Markus Reuber MD PhD, Academic Neurology Unit, University of Sheffield, Royal
Hallamshire Hospital, Glossop Road, Sheffield, S10 2JF
My Editor’s Choice from the current volume of Seizure is a retrospective observational cohort study by Colin B. Josephson et al. intended to explore clinical and socio-economic features affecting the mortality risk of patients with late onset epilepsy (1). Based on the records of over 1,000 older adults thought to have epilepsy and over 10,000 controls (>65 years) - identified from over 1 million primary care patients - the study describes ten feature clusters associated with different outcomes. Cases with epilepsy were selected from the primary care database using a method initially developed for the Secure Anonymised Information Linkage (SAIL) databank (Wales, UK), which had previously been shown to spot people with epilepsy with a sensitivity of 88% and specificity of 98% (2). The study’s findings were derived from the linkage of primary care and electronic hospital episode statistics (HES) data. Additional information about Cause of death was obtained from the linked United Kingdom’s Office for National Statistics (ONS). An unsupervised machine learning approach was used to characterise the clusters. While the hazard ratio (HR) of premature death was elevated to 1.7 (95% CI 1.5-2.0) across individuals with late onset epilepsy, the risk was found to be much higher in some of the clusters, including those named ‘dementia and anxiety’ (HR 5.4; 95%CI 3.3-8.7), ‘brain tumour’ (HR 5.0; 95%CI 2. 9-8. 6), ‘intracranial haemorrhage (ICH) and alcohol misuse’ (HR 2.9; 95%CI 1.8-4.8), and ‘ischaemic stroke’ (HR 2.83; 95%CI 1.8-4.0). Seizure-related cause of death was uncommon and restricted to the ICH, ‘ICH and alcohol misuse’, and ‘healthy female’ clusters.
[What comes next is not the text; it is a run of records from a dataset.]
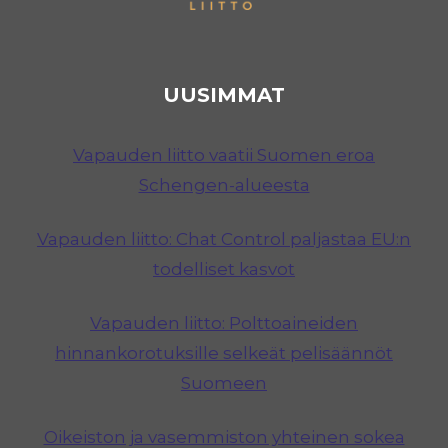
UUSIMMAT
Vapauden liitto vaatii Suomen eroa
Schengen-alueesta
Vapauden liitto: Chat Control paljastaa EU:n
todelliset kasvot
Vapauden liitto: Polttoaineiden
hinnankorotuksille selkeät pelisäännöt
Suomeen
Oikeiston ja vasemmiston yhteinen sokea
This study is a good example of a research approach which has been used increasingly over recent years – facilitated by linkable electronic databases and advances in machine learning. Thi s ‘big data’ approach has given rise to a debate reflected in two other publications in the current volume of Seizure: An editorial by Randi van Wrede et al (3) and a response by Julie W. Dreier (4). Van Wrede et al. make the point that ‘big data’ studies often draw broad conclusions without taking sufficient account of intra- individual variability. They state that some ‘big data’ studies in the field of epilepsy fail to differentiate between epilepsy as a cause, consequence or association of comorbidities or other relevant pathological findings. Furthermore they highlight the risk of simplistic headlines and secondary reports promoting misunderstandings of epilepsy – even if the the limitations of the original work had been discussed by the authors in the initial publication (3). In contrast, Dreier et al point to the great potential and achievements of ‘big data’ studies. They refer to the ready availability of data, ensuring cost-effective use of limited research funds, as well as the large size of the cohorts, allowing for the inclusion of millions of subjects and exploration of rare exposures or outcomes. They list the reduction of selection bias, availability of longitudinal data, enabling researchers to investigate long-term effects, and the elimination of recall bias through prospective data collection as further strength of the ‘big data’ approach. They remind readers of the confirmation of the teratogenic effects of valproate as an important discovery based on ‘big data’ studies.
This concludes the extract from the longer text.